The data:
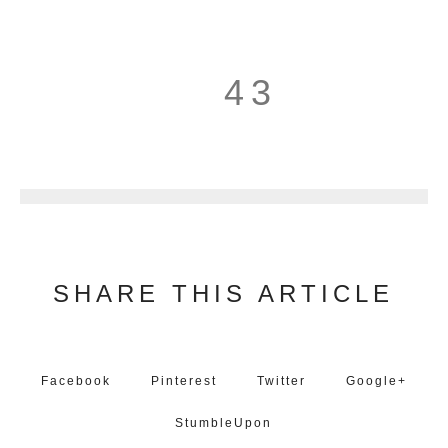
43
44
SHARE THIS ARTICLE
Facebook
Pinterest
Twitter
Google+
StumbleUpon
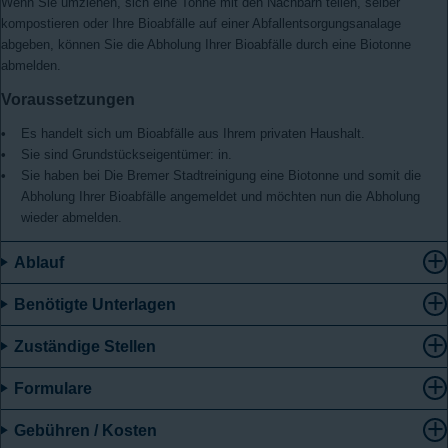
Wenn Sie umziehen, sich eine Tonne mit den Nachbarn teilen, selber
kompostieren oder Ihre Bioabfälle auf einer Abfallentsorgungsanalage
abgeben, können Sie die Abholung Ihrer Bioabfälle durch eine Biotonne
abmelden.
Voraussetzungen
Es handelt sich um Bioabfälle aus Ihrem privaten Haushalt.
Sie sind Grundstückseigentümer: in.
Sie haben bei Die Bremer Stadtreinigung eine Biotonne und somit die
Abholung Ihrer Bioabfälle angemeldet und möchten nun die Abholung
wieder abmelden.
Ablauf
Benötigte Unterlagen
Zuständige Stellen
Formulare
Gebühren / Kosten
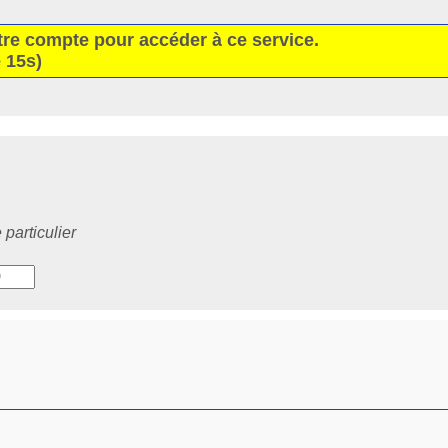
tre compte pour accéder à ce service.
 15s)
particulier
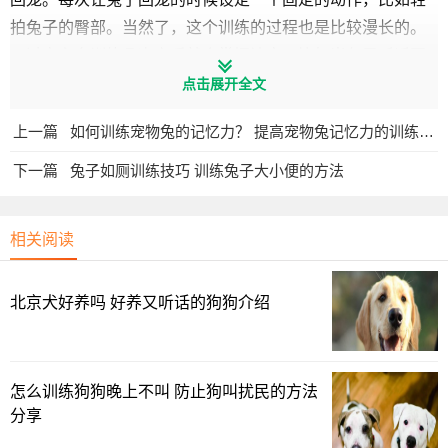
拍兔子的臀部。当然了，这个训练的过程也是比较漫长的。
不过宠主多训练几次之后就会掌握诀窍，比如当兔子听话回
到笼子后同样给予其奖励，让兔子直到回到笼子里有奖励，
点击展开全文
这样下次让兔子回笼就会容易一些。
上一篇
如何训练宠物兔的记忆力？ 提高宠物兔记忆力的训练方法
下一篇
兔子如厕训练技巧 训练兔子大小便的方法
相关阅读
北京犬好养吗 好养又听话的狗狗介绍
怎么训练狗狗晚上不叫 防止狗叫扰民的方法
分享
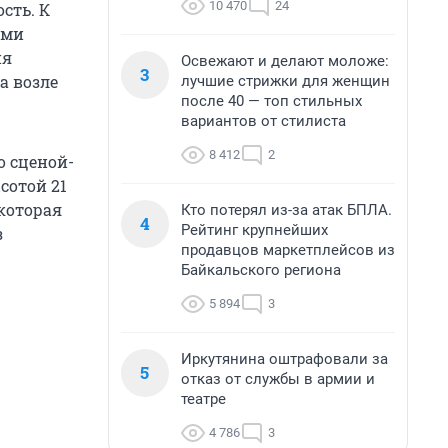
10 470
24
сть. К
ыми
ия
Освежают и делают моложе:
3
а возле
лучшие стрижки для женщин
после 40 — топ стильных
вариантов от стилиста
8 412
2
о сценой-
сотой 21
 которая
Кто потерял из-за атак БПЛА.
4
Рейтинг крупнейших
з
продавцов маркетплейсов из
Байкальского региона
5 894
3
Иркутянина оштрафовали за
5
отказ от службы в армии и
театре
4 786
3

Exercise: Give every record again word for word, pictures excluded.

Answer space:
43
44
SHARE THIS ARTICLE
Facebook
Pinterest
Twitter
Google+
StumbleUpon
Wenn Sie umziehen, sich eine Tonne mit den Nachbarn teilen, selber
kompostieren oder Ihre Bioabfälle auf einer Abfallentsorgungsanalage
abgeben, können Sie die Abholung Ihrer Bioabfälle durch eine Biotonne
abmelden.
Voraussetzungen
Es handelt sich um Bioabfälle aus Ihrem privaten Haushalt.
Sie sind Grundstückseigentümer: in.
Sie haben bei Die Bremer Stadtreinigung eine Biotonne und somit die
Abholung Ihrer Bioabfälle angemeldet und möchten nun die Abholung
wieder abmelden.
Ablauf
Benötigte Unterlagen
Zuständige Stellen
Formulare
Gebühren / Kosten
tre compte pour accéder à ce service.
 15s)
particulier
拍兔子的臀部。当然了，这个训练的过程也是比较漫长的。
不过宠主多训练几次之后就会掌握诀窍，比如当兔子听话回
到笼子后同样给予其奖励，让兔子直到回到笼子里有奖励，
点击展开全文
这样下次让兔子回笼就会容易一些。
上一篇
如何训练宠物兔的记忆力？ 提高宠物兔记忆力的训练方法
下一篇
兔子如厕训练技巧 训练兔子大小便的方法
相关阅读
北京犬好养吗 好养又听话的狗狗介绍
怎么训练狗狗晚上不叫 防止狗叫扰民的方法
分享
10 470
24
сть. К
ыми
ия
Освежают и делают моложе:
3
а возле
лучшие стрижки для женщин
после 40 — топ стильных
вариантов от стилиста
8 412
2
о сценой-
сотой 21
 которая
Кто потерял из-за атак БПЛА.
4
Рейтинг крупнейших
з
продавцов маркетплейсов из
Байкальского региона
5 894
3
Иркутянина оштрафовали за
5
отказ от службы в армии и
театре
4 786
3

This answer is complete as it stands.